Tesla challenged the status quo by implementing a direct-to-consumer (DTC) sales model. While some traditional automakers have hinted at embracing the same model after seeing Tesla’s success, executives at these companies are still skeptical.
Traditional automakers have long relied on a dealership-centric model, where dealers act as the middle-man between manufacturers and consumers. In contrast, Tesla enables customers to purchase vehicles directly from the company’s website, eliminating the haggling process and streamlines the buying experience. Other EV startups have followed suit, like Lucid and Rivian.
However, a recent Kerrigan Advisors study reveals the industry is still not sold on the DTC model. The study, which surveyed over 115 car company executives, found that more than one-third of respondents do not believe the model will take root in the U.S. automotive landscape. Approximately 43% expressed uncertainty about the viability of this approach, while only 22% displayed optimism. (via Business Insider)
Tesla’s DTC model has disrupted the traditional ecosystem by cutting out dealerships as intermediaries. Instead, Tesla showrooms provide a platform for customers to explore the vehicles, but transactions occur online. This divergence from the norm has prompted other automakers to consider reimagining their retail strategies.
Ford has shown signs of taking baby steps towards the DTC model. CEO Jim Farley revealed that Ford’s EV business has transitioned to a model featuring non-negotiable prices, simplified shopping experiences, and remote services.
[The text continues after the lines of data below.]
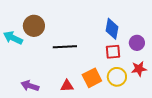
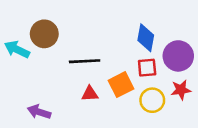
purple circle: (137, 43) -> (178, 56), size x1.5
orange square: (92, 78) -> (121, 85), moved
red triangle: (67, 86) -> (90, 94), moved

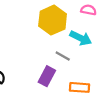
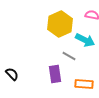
purple rectangle: (47, 76) -> (55, 74), turned -36

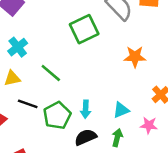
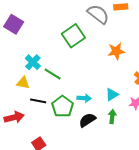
cyan cross: (18, 47) -> (33, 62), moved
yellow triangle: (12, 78) -> (23, 83), turned 32
cyan arrow: (86, 109) -> (84, 98), turned -80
The transition, however, is not without challenges. Auto dealers, known for their strong lobbying influence, have been at the forefront of resisting DTC sales. These lobbying groups have been successful in shutting down Tesla’s attempts to sell directly to consumers in several states. Despite these challenges, Tesla has been able to use workarounds by opening locations on sovereign tribal land where state laws do not apply.